▶ _What is expected_: Filter this material down to the lines that contain the string "empty", and return those lines.
----------------
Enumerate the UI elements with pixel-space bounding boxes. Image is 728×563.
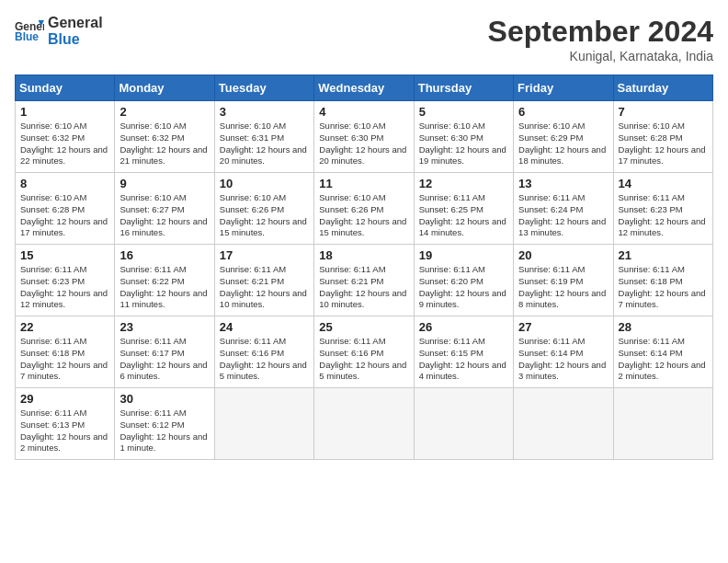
day-cell-30: 30Sunrise: 6:11 AMSunset: 6:12 PMDayligh… bbox=[115, 388, 214, 460]
day-number: 8 bbox=[20, 177, 109, 190]
day-cell-20: 20Sunrise: 6:11 AMSunset: 6:19 PMDayligh… bbox=[514, 245, 613, 316]
header-thursday: Thursday bbox=[414, 75, 513, 101]
empty-cell bbox=[613, 388, 712, 460]
day-info: Sunrise: 6:10 AMSunset: 6:26 PMDaylight:… bbox=[319, 192, 408, 239]
day-info: Sunrise: 6:10 AMSunset: 6:32 PMDaylight:… bbox=[20, 121, 109, 167]
day-info: Sunrise: 6:10 AMSunset: 6:30 PMDaylight:… bbox=[419, 121, 508, 167]
page-header: General Blue General Blue September 2024… bbox=[15, 15, 713, 63]
day-info: Sunrise: 6:11 AMSunset: 6:23 PMDaylight:… bbox=[20, 264, 109, 311]
title-block: September 2024 Kunigal, Karnataka, India bbox=[488, 15, 713, 63]
day-number: 24 bbox=[220, 320, 309, 334]
location-subtitle: Kunigal, Karnataka, India bbox=[488, 49, 713, 63]
day-cell-25: 25Sunrise: 6:11 AMSunset: 6:16 PMDayligh… bbox=[314, 316, 414, 388]
day-number: 2 bbox=[119, 105, 209, 119]
day-cell-16: 16Sunrise: 6:11 AMSunset: 6:22 PMDayligh… bbox=[115, 245, 214, 316]
day-cell-13: 13Sunrise: 6:11 AMSunset: 6:24 PMDayligh… bbox=[514, 173, 613, 245]
day-number: 14 bbox=[619, 177, 708, 190]
day-number: 20 bbox=[518, 248, 608, 262]
day-cell-27: 27Sunrise: 6:11 AMSunset: 6:14 PMDayligh… bbox=[514, 316, 613, 388]
day-info: Sunrise: 6:11 AMSunset: 6:14 PMDaylight:… bbox=[619, 336, 708, 383]
day-cell-12: 12Sunrise: 6:11 AMSunset: 6:25 PMDayligh… bbox=[414, 173, 513, 245]
day-cell-6: 6Sunrise: 6:10 AMSunset: 6:29 PMDaylight… bbox=[514, 101, 613, 173]
day-number: 4 bbox=[319, 105, 408, 119]
day-info: Sunrise: 6:11 AMSunset: 6:19 PMDaylight:… bbox=[518, 264, 608, 311]
day-info: Sunrise: 6:11 AMSunset: 6:12 PMDaylight:… bbox=[119, 408, 209, 454]
day-info: Sunrise: 6:11 AMSunset: 6:25 PMDaylight:… bbox=[419, 192, 508, 239]
day-cell-21: 21Sunrise: 6:11 AMSunset: 6:18 PMDayligh… bbox=[613, 245, 712, 316]
header-monday: Monday bbox=[115, 75, 214, 101]
day-info: Sunrise: 6:10 AMSunset: 6:27 PMDaylight:… bbox=[119, 192, 209, 239]
day-number: 12 bbox=[419, 177, 508, 190]
day-number: 18 bbox=[319, 248, 408, 262]
day-cell-11: 11Sunrise: 6:10 AMSunset: 6:26 PMDayligh… bbox=[314, 173, 414, 245]
day-info: Sunrise: 6:11 AMSunset: 6:23 PMDaylight:… bbox=[619, 192, 708, 239]
day-info: Sunrise: 6:11 AMSunset: 6:20 PMDaylight:… bbox=[419, 264, 508, 311]
day-info: Sunrise: 6:10 AMSunset: 6:28 PMDaylight:… bbox=[619, 121, 708, 167]
day-number: 6 bbox=[518, 105, 608, 119]
day-info: Sunrise: 6:11 AMSunset: 6:21 PMDaylight:… bbox=[220, 264, 309, 311]
day-number: 3 bbox=[220, 105, 309, 119]
day-cell-5: 5Sunrise: 6:10 AMSunset: 6:30 PMDaylight… bbox=[414, 101, 513, 173]
month-title: September 2024 bbox=[488, 15, 713, 49]
day-info: Sunrise: 6:11 AMSunset: 6:18 PMDaylight:… bbox=[619, 264, 708, 311]
day-info: Sunrise: 6:11 AMSunset: 6:15 PMDaylight:… bbox=[419, 336, 508, 383]
calendar-table: SundayMondayTuesdayWednesdayThursdayFrid… bbox=[15, 75, 713, 460]
day-info: Sunrise: 6:11 AMSunset: 6:24 PMDaylight:… bbox=[518, 192, 608, 239]
empty-cell bbox=[214, 388, 313, 460]
day-number: 17 bbox=[220, 248, 309, 262]
day-info: Sunrise: 6:11 AMSunset: 6:22 PMDaylight:… bbox=[119, 264, 209, 311]
calendar-week-4: 22Sunrise: 6:11 AMSunset: 6:18 PMDayligh… bbox=[16, 316, 713, 388]
day-cell-1: 1Sunrise: 6:10 AMSunset: 6:32 PMDaylight… bbox=[16, 101, 115, 173]
day-cell-28: 28Sunrise: 6:11 AMSunset: 6:14 PMDayligh… bbox=[613, 316, 712, 388]
day-info: Sunrise: 6:10 AMSunset: 6:28 PMDaylight:… bbox=[20, 192, 109, 239]
day-info: Sunrise: 6:11 AMSunset: 6:14 PMDaylight:… bbox=[518, 336, 608, 383]
day-number: 29 bbox=[20, 392, 109, 406]
day-number: 13 bbox=[518, 177, 608, 190]
day-cell-24: 24Sunrise: 6:11 AMSunset: 6:16 PMDayligh… bbox=[214, 316, 313, 388]
day-info: Sunrise: 6:10 AMSunset: 6:30 PMDaylight:… bbox=[319, 121, 408, 167]
empty-cell bbox=[514, 388, 613, 460]
calendar-week-5: 29Sunrise: 6:11 AMSunset: 6:13 PMDayligh… bbox=[16, 388, 713, 460]
day-number: 7 bbox=[619, 105, 708, 119]
calendar-week-1: 1Sunrise: 6:10 AMSunset: 6:32 PMDaylight… bbox=[16, 101, 713, 173]
day-number: 28 bbox=[619, 320, 708, 334]
day-info: Sunrise: 6:11 AMSunset: 6:17 PMDaylight:… bbox=[119, 336, 209, 383]
day-number: 25 bbox=[319, 320, 408, 334]
day-info: Sunrise: 6:10 AMSunset: 6:29 PMDaylight:… bbox=[518, 121, 608, 167]
header-wednesday: Wednesday bbox=[314, 75, 414, 101]
day-number: 26 bbox=[419, 320, 508, 334]
calendar-week-2: 8Sunrise: 6:10 AMSunset: 6:28 PMDaylight… bbox=[16, 173, 713, 245]
day-info: Sunrise: 6:11 AMSunset: 6:18 PMDaylight:… bbox=[20, 336, 109, 383]
day-number: 10 bbox=[220, 177, 309, 190]
day-info: Sunrise: 6:11 AMSunset: 6:21 PMDaylight:… bbox=[319, 264, 408, 311]
day-number: 22 bbox=[20, 320, 109, 334]
day-number: 11 bbox=[319, 177, 408, 190]
day-cell-7: 7Sunrise: 6:10 AMSunset: 6:28 PMDaylight… bbox=[613, 101, 712, 173]
day-number: 19 bbox=[419, 248, 508, 262]
day-number: 9 bbox=[119, 177, 209, 190]
day-info: Sunrise: 6:10 AMSunset: 6:32 PMDaylight:… bbox=[119, 121, 209, 167]
day-info: Sunrise: 6:11 AMSunset: 6:16 PMDaylight:… bbox=[319, 336, 408, 383]
day-info: Sunrise: 6:10 AMSunset: 6:26 PMDaylight:… bbox=[220, 192, 309, 239]
day-cell-22: 22Sunrise: 6:11 AMSunset: 6:18 PMDayligh… bbox=[16, 316, 115, 388]
day-number: 15 bbox=[20, 248, 109, 262]
empty-cell bbox=[414, 388, 513, 460]
day-cell-23: 23Sunrise: 6:11 AMSunset: 6:17 PMDayligh… bbox=[115, 316, 214, 388]
header-saturday: Saturday bbox=[613, 75, 712, 101]
svg-text:Blue: Blue bbox=[15, 30, 39, 43]
day-cell-10: 10Sunrise: 6:10 AMSunset: 6:26 PMDayligh… bbox=[214, 173, 313, 245]
logo-icon: General Blue bbox=[15, 18, 44, 44]
day-cell-8: 8Sunrise: 6:10 AMSunset: 6:28 PMDaylight… bbox=[16, 173, 115, 245]
day-number: 23 bbox=[119, 320, 209, 334]
calendar-header-row: SundayMondayTuesdayWednesdayThursdayFrid… bbox=[16, 75, 713, 101]
day-number: 1 bbox=[20, 105, 109, 119]
day-info: Sunrise: 6:10 AMSunset: 6:31 PMDaylight:… bbox=[220, 121, 309, 167]
day-number: 21 bbox=[619, 248, 708, 262]
empty-cell bbox=[314, 388, 414, 460]
day-cell-17: 17Sunrise: 6:11 AMSunset: 6:21 PMDayligh… bbox=[214, 245, 313, 316]
day-number: 27 bbox=[518, 320, 608, 334]
day-number: 5 bbox=[419, 105, 508, 119]
day-number: 30 bbox=[119, 392, 209, 406]
day-cell-19: 19Sunrise: 6:11 AMSunset: 6:20 PMDayligh… bbox=[414, 245, 513, 316]
day-info: Sunrise: 6:11 AMSunset: 6:16 PMDaylight:… bbox=[220, 336, 309, 383]
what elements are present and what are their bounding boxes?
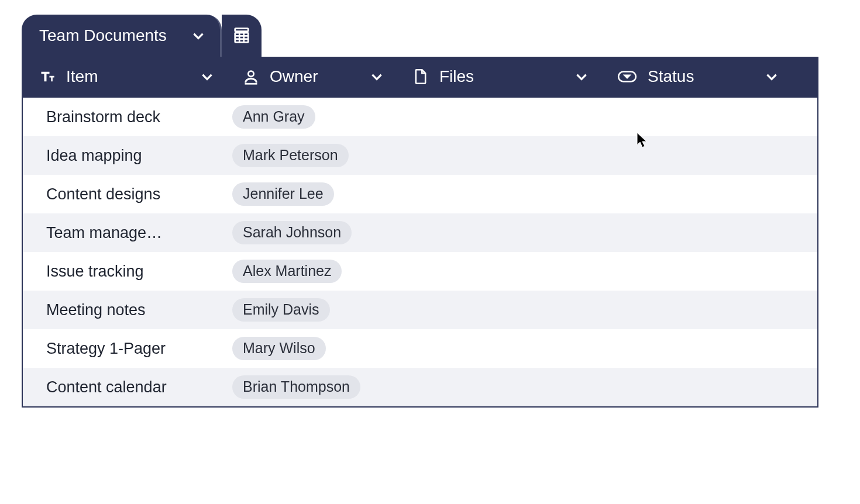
cell-item[interactable]: Idea mapping	[23, 147, 226, 165]
svg-rect-1	[235, 33, 249, 42]
cell-owner[interactable]: Jennifer Lee	[226, 182, 396, 206]
column-header-item[interactable]: Item	[23, 67, 226, 86]
cell-owner[interactable]: Ann Gray	[226, 105, 396, 129]
chevron-down-icon[interactable]	[369, 69, 384, 84]
cell-owner[interactable]: Alex Martinez	[226, 260, 396, 283]
chevron-down-icon[interactable]	[199, 69, 215, 84]
owner-pill: Emily Davis	[232, 298, 330, 322]
dropdown-pill-icon	[617, 70, 637, 83]
table-grid-icon	[233, 27, 250, 44]
table-row[interactable]: Content designs Jennifer Lee	[23, 175, 817, 213]
tab-title: Team Documents	[39, 26, 167, 45]
table-row[interactable]: Issue tracking Alex Martinez	[23, 252, 817, 291]
owner-pill: Ann Gray	[232, 105, 315, 129]
chevron-down-icon[interactable]	[191, 28, 206, 43]
cell-item[interactable]: Meeting notes	[23, 301, 226, 319]
cell-owner[interactable]: Mark Peterson	[226, 144, 396, 167]
owner-pill: Brian Thompson	[232, 375, 360, 399]
tab-bar: Team Documents	[22, 15, 818, 57]
cell-item[interactable]: Issue tracking	[23, 263, 226, 281]
chevron-down-icon[interactable]	[574, 69, 589, 84]
column-header-files[interactable]: Files	[396, 67, 601, 86]
owner-pill: Alex Martinez	[232, 260, 342, 283]
owner-pill: Jennifer Lee	[232, 182, 334, 206]
table-row[interactable]: Meeting notes Emily Davis	[23, 291, 817, 329]
column-header-owner[interactable]: Owner	[226, 67, 396, 86]
owner-pill: Mary Wilso	[232, 337, 326, 360]
cell-item[interactable]: Content calendar	[23, 378, 226, 396]
column-label: Files	[439, 67, 474, 86]
column-label: Owner	[270, 67, 318, 86]
table-body: Brainstorm deck Ann Gray Idea mapping Ma…	[22, 98, 818, 408]
cell-owner[interactable]: Emily Davis	[226, 298, 396, 322]
chevron-down-icon[interactable]	[764, 69, 779, 84]
table-row[interactable]: Strategy 1-Pager Mary Wilso	[23, 329, 817, 368]
column-label: Item	[66, 67, 98, 86]
cell-item[interactable]: Content designs	[23, 185, 226, 203]
tab-team-documents[interactable]: Team Documents	[22, 15, 222, 57]
cell-owner[interactable]: Sarah Johnson	[226, 221, 396, 244]
text-type-icon	[39, 68, 56, 85]
svg-point-6	[248, 71, 253, 77]
file-icon	[412, 68, 429, 85]
cell-owner[interactable]: Brian Thompson	[226, 375, 396, 399]
table-row[interactable]: Content calendar Brian Thompson	[23, 368, 817, 406]
table-row[interactable]: Idea mapping Mark Peterson	[23, 136, 817, 175]
table-row[interactable]: Team manage… Sarah Johnson	[23, 213, 817, 252]
column-label: Status	[648, 67, 694, 86]
owner-pill: Mark Peterson	[232, 144, 349, 167]
cell-item[interactable]: Strategy 1-Pager	[23, 340, 226, 358]
person-icon	[243, 68, 259, 85]
column-header-row: Item Owner	[22, 57, 818, 98]
owner-pill: Sarah Johnson	[232, 221, 352, 244]
svg-rect-0	[235, 29, 249, 32]
column-header-status[interactable]: Status	[601, 67, 791, 86]
table-container: Team Documents	[22, 15, 818, 408]
cell-owner[interactable]: Mary Wilso	[226, 337, 396, 360]
svg-marker-9	[625, 75, 630, 78]
tab-tools-button[interactable]	[222, 15, 262, 57]
cell-item[interactable]: Team manage…	[23, 224, 226, 242]
table-row[interactable]: Brainstorm deck Ann Gray	[23, 98, 817, 136]
cell-item[interactable]: Brainstorm deck	[23, 108, 226, 126]
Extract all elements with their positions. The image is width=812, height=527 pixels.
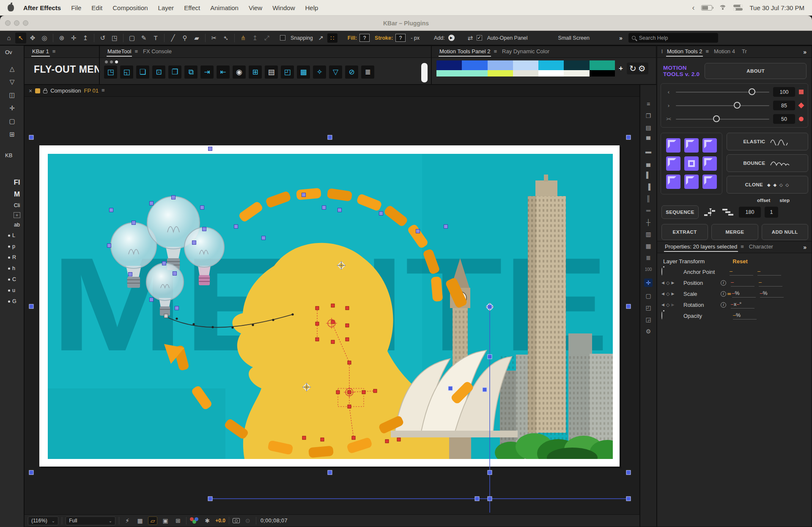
color-swatch[interactable] xyxy=(590,70,615,76)
shape-vertex-handle[interactable] xyxy=(385,440,389,443)
toolbar-separator[interactable] xyxy=(53,34,53,42)
parent-pickwhip-icon[interactable]: ⋔ xyxy=(238,33,249,44)
mattetool-panel-menu-icon[interactable]: ≡ xyxy=(134,46,140,57)
settings-gear-icon[interactable]: ⚙ xyxy=(646,328,651,334)
color-swatch[interactable] xyxy=(538,70,564,76)
snapping-checkbox[interactable] xyxy=(280,35,285,41)
ease-slider[interactable] xyxy=(676,92,769,93)
layers-icon[interactable]: ▤ xyxy=(265,66,278,79)
kbar-panel-menu-icon[interactable]: ≡ xyxy=(52,46,58,57)
snap-marquee-icon[interactable]: ∷ xyxy=(327,33,337,43)
color-swatch[interactable] xyxy=(436,70,462,76)
color-swatch[interactable] xyxy=(564,60,589,70)
color-swatch[interactable] xyxy=(488,70,513,76)
add-null-button[interactable]: ADD NULL xyxy=(762,224,808,240)
shape-vertex-handle[interactable] xyxy=(331,304,335,307)
layer-selection-handle[interactable] xyxy=(172,196,176,199)
current-timecode[interactable]: 0;00;08;07 xyxy=(261,518,288,524)
bounding-box-handle[interactable] xyxy=(488,497,492,501)
offset-field[interactable]: 180 xyxy=(739,207,761,218)
planet-icon[interactable]: ⊘ xyxy=(345,66,358,79)
distribute-v-icon[interactable]: ║ xyxy=(646,196,650,202)
stopwatch-icon[interactable] xyxy=(661,311,662,319)
panel-io-icon[interactable]: ⇄ xyxy=(465,33,476,44)
rows-icon[interactable]: ▥ xyxy=(645,231,651,237)
shape-vertex-handle[interactable] xyxy=(348,361,351,364)
dock-tab-ov[interactable]: Ov xyxy=(0,46,24,55)
panel-overflow-icon[interactable]: » xyxy=(802,242,807,253)
toolbar-overflow-icon[interactable]: » xyxy=(618,33,623,44)
selection-tool[interactable]: ↖ xyxy=(15,33,26,44)
roto-brush-tool[interactable]: ✂ xyxy=(208,33,219,44)
toolbar-separator[interactable] xyxy=(234,34,235,42)
bounding-box-handle[interactable] xyxy=(29,470,33,475)
menu-help-icon[interactable]: Help xyxy=(305,4,318,11)
comp-tab-label[interactable]: Composition xyxy=(50,87,81,94)
opacity-value[interactable]: –% xyxy=(733,312,757,319)
pen-tool[interactable]: ✎ xyxy=(138,33,149,44)
puppet-pin-tool[interactable]: ➴ xyxy=(220,33,231,44)
bounding-box-handle[interactable] xyxy=(488,305,492,309)
collapsed-menu-icon[interactable]: ≡ xyxy=(14,212,20,218)
menu-clock[interactable]: Tue 30 Jul 7:30 PM xyxy=(749,4,804,11)
menu-file-icon[interactable]: File xyxy=(71,4,81,11)
corner-tl-icon[interactable]: ◰ xyxy=(645,305,651,311)
guides-icon[interactable]: ▣ xyxy=(161,517,170,524)
shape-vertex-handle[interactable] xyxy=(346,338,349,341)
brush-tool[interactable]: ╱ xyxy=(167,33,178,44)
checker-icon[interactable]: ▩ xyxy=(297,66,310,79)
layer-selection-handle[interactable] xyxy=(173,272,177,276)
bounding-box-handle[interactable] xyxy=(29,135,33,139)
zoom-tool[interactable]: ◎ xyxy=(39,33,50,44)
shape-vertex-handle[interactable] xyxy=(315,322,319,325)
reset-button[interactable]: Reset xyxy=(732,258,747,265)
wifi-icon[interactable] xyxy=(719,5,727,11)
link-dimensions-icon[interactable]: ∞ xyxy=(727,291,731,297)
tab-truncated[interactable]: Tr xyxy=(738,46,750,57)
exposure-shutter-icon[interactable]: ✱ xyxy=(203,517,212,524)
toolbar-separator[interactable] xyxy=(164,34,165,42)
color-swatch[interactable] xyxy=(538,60,564,70)
keyframe-nav[interactable]: ◀◇▶ xyxy=(661,280,683,286)
about-button[interactable]: ABOUT xyxy=(705,63,807,79)
layer-selection-handle[interactable] xyxy=(416,229,420,233)
slider-value-field[interactable]: 50 xyxy=(773,114,795,124)
center-icon[interactable]: ┼ xyxy=(646,219,650,225)
grid-icon[interactable]: ⊞ xyxy=(249,66,262,79)
menu-window-icon[interactable]: Window xyxy=(272,4,295,11)
layer-selection-handle[interactable] xyxy=(192,241,196,245)
matte-stack-icon[interactable]: ❐ xyxy=(168,66,181,79)
bounding-box-handle[interactable] xyxy=(208,497,212,501)
layer-selection-handle[interactable] xyxy=(110,208,113,212)
layer-selection-handle[interactable] xyxy=(302,193,306,197)
mask-up-icon[interactable]: △ xyxy=(10,65,15,73)
anchor-grid-button[interactable] xyxy=(666,156,680,171)
position-x-value[interactable]: – xyxy=(731,279,754,287)
menu-edit-icon[interactable]: Edit xyxy=(91,4,102,11)
slider-value-field[interactable]: 85 xyxy=(773,101,795,110)
align-vcenter-icon[interactable]: ▬ xyxy=(645,148,651,154)
battery-icon[interactable] xyxy=(701,5,712,11)
extract-button[interactable]: EXTRACT xyxy=(661,224,708,240)
bounding-box-handle[interactable] xyxy=(448,386,453,390)
add-panel-icon[interactable]: ⊞ xyxy=(9,131,15,138)
menu-animation-icon[interactable]: Animation xyxy=(210,4,239,11)
matte-center-icon[interactable]: ⊡ xyxy=(152,66,165,79)
eyedropper-icon[interactable]: ✧ xyxy=(313,66,326,79)
tab-fx-console[interactable]: FX Console xyxy=(140,46,175,57)
menu-lines-icon[interactable]: ≡ xyxy=(647,101,650,107)
tab-motion-tools-2[interactable]: Motion Tools 2 xyxy=(664,46,706,57)
layer-selection-handle[interactable] xyxy=(200,206,204,210)
layer-selection-handle[interactable] xyxy=(234,225,238,229)
grid2-icon[interactable]: ▦ xyxy=(645,243,651,249)
magnification-dropdown[interactable]: (116%)⌄ xyxy=(28,516,58,525)
rotation-tool[interactable]: ↺ xyxy=(97,33,108,44)
rectangle-tool[interactable]: ▢ xyxy=(126,33,137,44)
anchor-y-value[interactable]: – xyxy=(757,268,781,276)
shape-vertex-handle[interactable] xyxy=(352,436,355,440)
crop-icon[interactable]: ◰ xyxy=(281,66,294,79)
auto-open-checkbox[interactable]: ✓ xyxy=(477,35,482,41)
kbar-flyout-label[interactable]: FLY-OUT MENU xyxy=(25,58,99,75)
align-left-icon[interactable]: ▌ xyxy=(646,172,650,178)
tab-kbar1[interactable]: KBar 1 xyxy=(29,46,52,57)
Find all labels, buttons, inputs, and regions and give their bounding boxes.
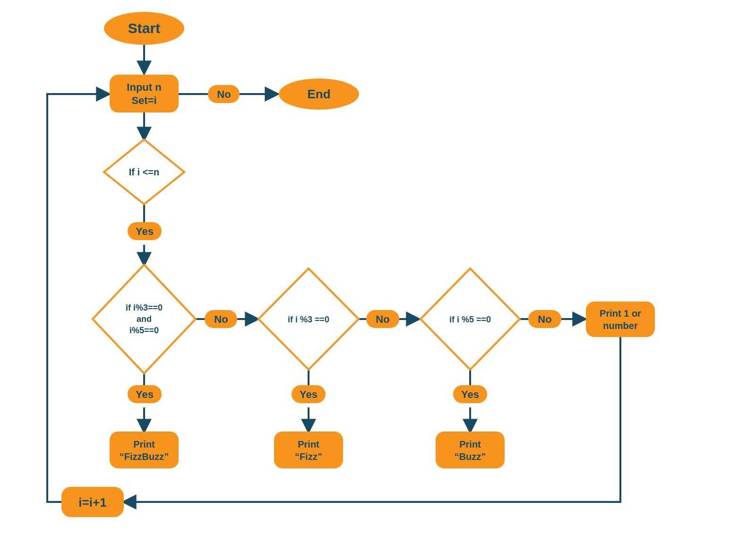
no-text-2: No xyxy=(214,313,228,325)
svg-rect-36 xyxy=(436,432,505,468)
print-fizz-l2: “Fizz” xyxy=(295,451,322,462)
print-fb-l1: Print xyxy=(133,439,155,449)
cond-fb-l3: i%5==0 xyxy=(129,326,159,335)
cond-mod5-diamond: if i %5 ==0 xyxy=(421,268,520,370)
svg-rect-34 xyxy=(110,432,179,468)
input-node: Input n Set=i xyxy=(110,75,179,112)
cond-fb-l1: if i%3==0 xyxy=(126,303,163,312)
no-label-5-num: No xyxy=(528,310,561,328)
svg-rect-19 xyxy=(110,75,179,112)
input-label-line2: Set=i xyxy=(131,95,156,106)
flowchart-canvas: Start Input n Set=i No End If i <=n Yes … xyxy=(0,0,756,553)
print-fizz-l1: Print xyxy=(298,439,319,449)
yes-text-3: Yes xyxy=(300,389,318,400)
cond-loop-label: If i <=n xyxy=(129,167,159,177)
no-text-3: No xyxy=(376,313,389,325)
cond-loop-diamond: If i <=n xyxy=(104,139,184,204)
no-text-1: No xyxy=(217,88,231,100)
end-node: End xyxy=(279,78,359,110)
print-fizzbuzz-node: Print “FizzBuzz” xyxy=(110,432,179,468)
print-buzz-l1: Print xyxy=(459,439,481,449)
no-label-input-end: No xyxy=(208,85,240,103)
svg-rect-30 xyxy=(586,302,655,337)
print-number-node: Print 1 or number xyxy=(586,302,655,337)
increment-node: i=i+1 xyxy=(61,487,124,517)
print-buzz-l2: “Buzz” xyxy=(455,451,486,462)
start-label: Start xyxy=(128,20,160,36)
yes-label-5: Yes xyxy=(453,385,487,403)
svg-rect-35 xyxy=(274,432,343,468)
no-label-fb-3: No xyxy=(205,310,237,328)
end-label: End xyxy=(307,87,330,101)
input-label-line1: Input n xyxy=(127,81,161,93)
print-num-l2: number xyxy=(603,320,638,331)
yes-label-3: Yes xyxy=(292,385,326,403)
incr-label: i=i+1 xyxy=(78,495,106,510)
cond-fizzbuzz-diamond: if i%3==0 and i%5==0 xyxy=(93,265,196,373)
cond-3-label: if i %3 ==0 xyxy=(288,315,329,324)
print-buzz-node: Print “Buzz” xyxy=(436,432,505,468)
yes-label-fb: Yes xyxy=(128,385,162,403)
yes-text-loop: Yes xyxy=(136,225,154,237)
yes-label-loop: Yes xyxy=(128,222,162,240)
cond-fb-l2: and xyxy=(137,314,152,324)
yes-text-5: Yes xyxy=(461,389,479,400)
print-fizz-node: Print “Fizz” xyxy=(274,432,343,468)
cond-mod3-diamond: if i %3 ==0 xyxy=(258,268,359,370)
print-fb-l2: “FizzBuzz” xyxy=(120,451,169,462)
start-node: Start xyxy=(104,12,184,45)
yes-text-fb: Yes xyxy=(136,389,154,400)
cond-5-label: if i %5 ==0 xyxy=(449,315,491,324)
no-label-3-5: No xyxy=(366,310,399,328)
print-num-l1: Print 1 or xyxy=(600,308,641,319)
no-text-4: No xyxy=(538,313,551,325)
----------------
▶ _Response to this task_:
empty-cell bbox=[613, 388, 712, 460]
empty-cell bbox=[214, 388, 313, 460]
empty-cell bbox=[514, 388, 613, 460]
empty-cell bbox=[414, 388, 513, 460]
empty-cell bbox=[314, 388, 414, 460]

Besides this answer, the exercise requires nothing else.